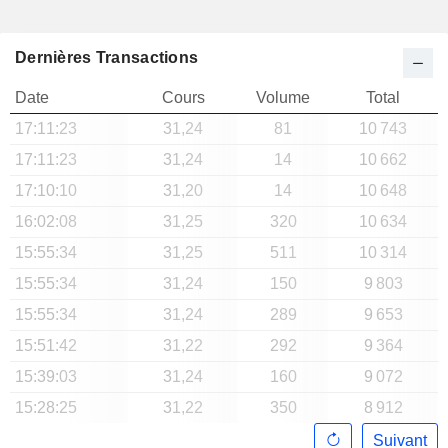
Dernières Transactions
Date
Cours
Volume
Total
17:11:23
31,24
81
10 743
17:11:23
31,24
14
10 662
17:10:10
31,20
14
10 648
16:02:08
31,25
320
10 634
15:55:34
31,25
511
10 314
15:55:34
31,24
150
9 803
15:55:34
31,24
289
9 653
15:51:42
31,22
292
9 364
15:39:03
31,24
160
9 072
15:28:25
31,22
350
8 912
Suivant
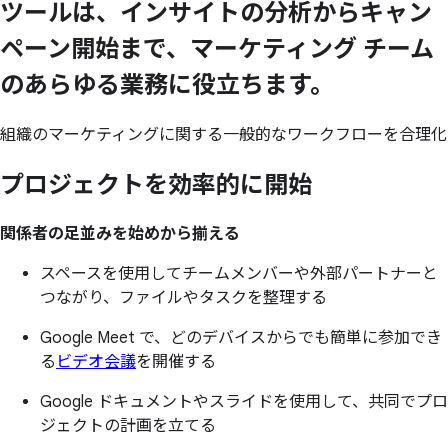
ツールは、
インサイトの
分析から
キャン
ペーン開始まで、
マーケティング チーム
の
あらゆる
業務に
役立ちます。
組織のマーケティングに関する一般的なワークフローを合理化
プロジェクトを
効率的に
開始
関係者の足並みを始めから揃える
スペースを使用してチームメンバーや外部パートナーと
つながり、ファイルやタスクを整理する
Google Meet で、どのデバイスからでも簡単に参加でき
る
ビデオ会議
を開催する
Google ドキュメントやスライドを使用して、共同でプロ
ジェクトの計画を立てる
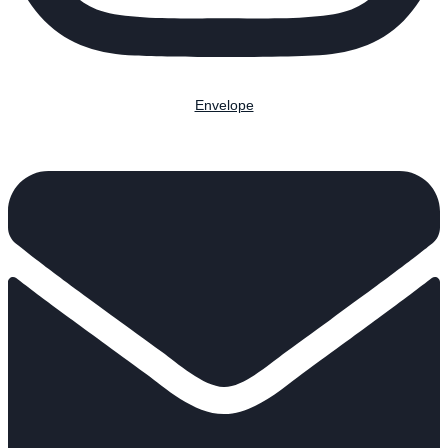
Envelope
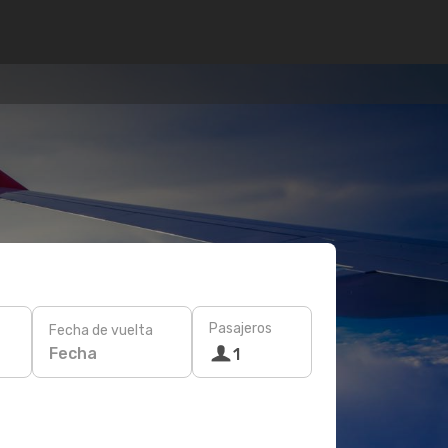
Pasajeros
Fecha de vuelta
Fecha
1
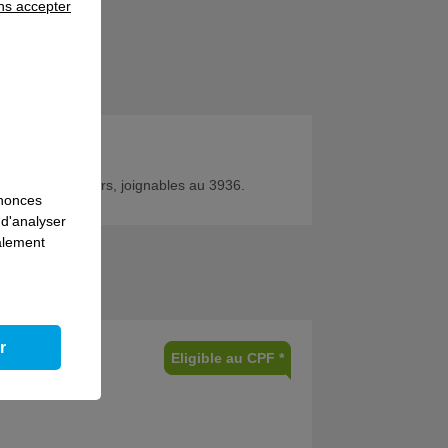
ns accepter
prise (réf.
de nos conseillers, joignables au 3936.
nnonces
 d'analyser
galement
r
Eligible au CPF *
++++++
Instructions for the task:
Determine the number of lines in the listing above containing the word "Google"; respond with that figure only.

Response for this exercise:
2